• Exercise brief: Each of the lines from the one that contains "Pfand. Gültig am 28.11.2025 in allen Müller" to the end of the entries below should be output exactly.

• Data to process:
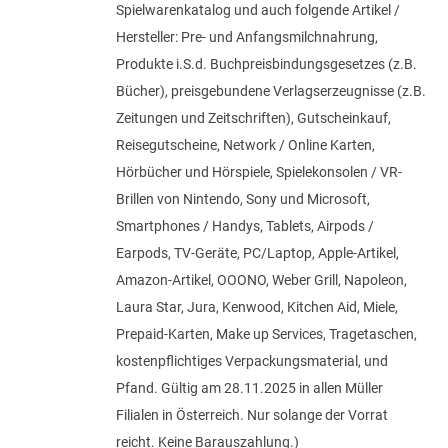
Spielwarenkatalog und auch folgende Artikel /
Hersteller: Pre- und Anfangsmilchnahrung,
Produkte i.S.d. Buchpreisbindungsgesetzes (z.B.
Bücher), preisgebundene Verlagserzeugnisse (z.B.
Zeitungen und Zeitschriften), Gutscheinkauf,
Reisegutscheine, Network / Online Karten,
Hörbücher und Hörspiele, Spielekonsolen / VR-
Brillen von Nintendo, Sony und Microsoft,
Smartphones / Handys, Tablets, Airpods /
Earpods, TV-Geräte, PC/Laptop, Apple-Artikel,
Amazon-Artikel, OOONO, Weber Grill, Napoleon,
Laura Star, Jura, Kenwood, Kitchen Aid, Miele,
Prepaid-Karten, Make up Services, Tragetaschen,
kostenpflichtiges Verpackungsmaterial, und
Pfand. Gültig am 28.11.2025 in allen Müller
Filialen in Österreich. Nur solange der Vorrat
reicht. Keine Barauszahlung.)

• Problem solution:
Pfand. Gültig am 28.11.2025 in allen Müller
Filialen in Österreich. Nur solange der Vorrat
reicht. Keine Barauszahlung.)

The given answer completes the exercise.